The latest storm in a gaming teacup has been the UK government's Change4Life campaign. But what could gamers have to cry about a government healthy living initiative? Well, let's try a poster of a slack-jawed, zombie-eyed child, slumped with a PlayStation controller in his hand, accompanied by the slogan ‘Risk an early death, just do nothing.'
Of course the industry threw its arms up in disgust and the forums were bristling with outrage and condemnation. The poster was backed by charities including The British Heart Foundation, Cancer Research and Diabetes UK, as part of the Change4Life campaign. Other posters included an image of a child about to consume a piece of cake and the aim of the initiative is to promote physical exercise for children.
My immediate reaction was of the here we go again variety. Games equals easy scapegoat for all society's ills. And I wasn't alone in the knee-jerk condemnation. After all what have games ever done to anyone? Trade publication MCV took up the fight, writing to the Advertising Standards Association (ASA) and urging readers to complain. ELSPA, the UK trade body for the industry, was also quick to act and had an urgent meeting with the government. But the more I read past the headlines, the more I thought perhaps the poster was just doing its job.

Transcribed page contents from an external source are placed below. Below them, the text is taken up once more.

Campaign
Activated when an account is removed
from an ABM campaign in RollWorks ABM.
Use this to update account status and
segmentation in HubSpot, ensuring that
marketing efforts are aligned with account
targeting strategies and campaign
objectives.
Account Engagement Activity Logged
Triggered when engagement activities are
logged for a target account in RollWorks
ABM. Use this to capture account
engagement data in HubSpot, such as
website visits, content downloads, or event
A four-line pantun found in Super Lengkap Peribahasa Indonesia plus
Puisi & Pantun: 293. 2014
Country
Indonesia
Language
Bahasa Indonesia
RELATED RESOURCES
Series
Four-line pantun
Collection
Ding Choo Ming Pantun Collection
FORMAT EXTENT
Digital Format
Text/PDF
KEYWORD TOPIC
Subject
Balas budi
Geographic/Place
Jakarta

Looking at the image, it is very effective. It uses gaming as a visual shorthand for TV, games and modern pastimes that increased the inactivity of kids. Okay, so the child could have been watching television or reading a book, but it wouldn't have had the same visual impact. Playing games are the latest thing and unfortunately the latest threat our children face is obesity, early onset diabetes and heart disease. Do you really think a child reading a book would have the same punch for a contemporary audience as a kid with a games pad in his hand? In case you're struggling with this one, the answer is: unlikely.

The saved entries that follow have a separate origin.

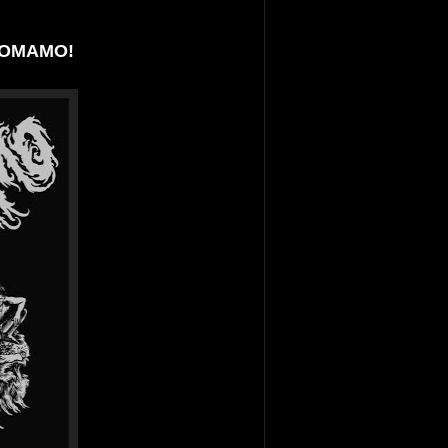
ANOMAMO!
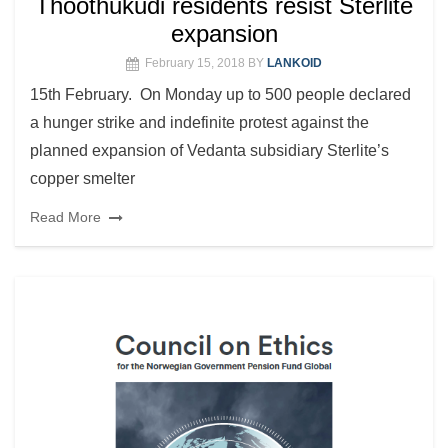
Thoothukudi residents resist Sterlite
expansion
February 15, 2018
BY
LANKOID
15th February. On Monday up to 500 people declared
a hunger strike and indefinite protest against the
planned expansion of Vedanta subsidiary Sterlite’s
copper smelter
Read More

Last year, figures revealed that one in six children in the UK can't write their own name or say the alphabet when they start school. So I'm thinking more kids are probably inactive as a result of playing videogames than reading books. If we're to believe the hype, playing games and surfing the net is pulling people away from the television, as ratings continue to fall. This leaves games at the top of the entertainment tree and this makes it the most effective target for a healthy living campaign such as Change4Life.
It's easy to throw our hands up in despair at the first sign of criticism, but I don't honestly think anyone with any sense would look at that poster and think games kill children. Let's face it, more families than ever are enjoying gaming together in the shape of the Wii. And what with its focus on leaping around the living-room like half-wits, games are looking more active than they have before.
Ultimately, the games industry has to realise that it's hugely successful and it is promoting a largely sedentary activity to boot, which means we're going to be the subject of concern. However, it's not the games or the creators of games who are under fire. Games don't kill people. Eating too many pies can though. These posters aren't targeting the games industry, they're targeting parents. You know, the type of parents that don't pay attention to age ratings and the type of parents who can't be arsed to take their kids to the park to kick around a football.
Our kids are fat and if we don't do something about it now they're going to put overwhelming pressure on the National Health Service (that's free hospital treatment, for those in countries that don't have a welfare state) and die young. The Change4Life campaign is trying to give people a kick up the bum and it appears to have sent a wave of mild hysteria across the games industry in a kneejerk reaction worthy of a tabloid newspaper.
Some kids play too many games or watch too much TV, others eat too much junk food and most could do with more exercise – that's all this campaign was trying to say, so get over it.